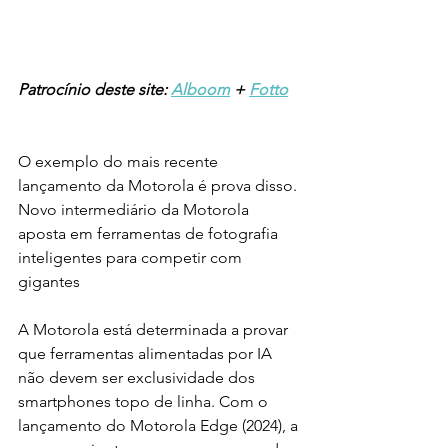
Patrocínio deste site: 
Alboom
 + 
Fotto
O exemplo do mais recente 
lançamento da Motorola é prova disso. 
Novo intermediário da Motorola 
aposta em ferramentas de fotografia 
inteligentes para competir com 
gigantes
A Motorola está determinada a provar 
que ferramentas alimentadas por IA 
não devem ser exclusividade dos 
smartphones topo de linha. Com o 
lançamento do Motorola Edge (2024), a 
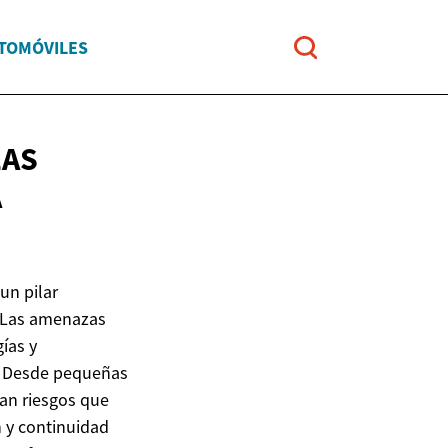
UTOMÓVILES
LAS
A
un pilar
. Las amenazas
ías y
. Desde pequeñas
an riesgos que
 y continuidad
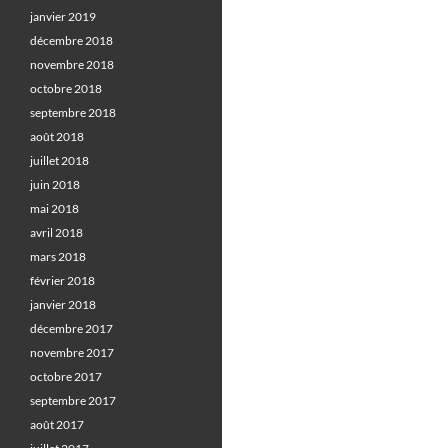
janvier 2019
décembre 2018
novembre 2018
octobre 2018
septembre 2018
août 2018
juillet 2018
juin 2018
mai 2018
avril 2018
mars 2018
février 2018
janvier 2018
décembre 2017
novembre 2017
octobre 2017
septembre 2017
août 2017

========================================================================

WORK INSTRUCTIONS: Your answer is to contain exactly the lines from the one holding "octobre 2018" to the end of the entries, with no other line.

COMPLETED TASK:
octobre 2018
septembre 2018
août 2018
juillet 2018
juin 2018
mai 2018
avril 2018
mars 2018
février 2018
janvier 2018
décembre 2017
novembre 2017
octobre 2017
septembre 2017
août 2017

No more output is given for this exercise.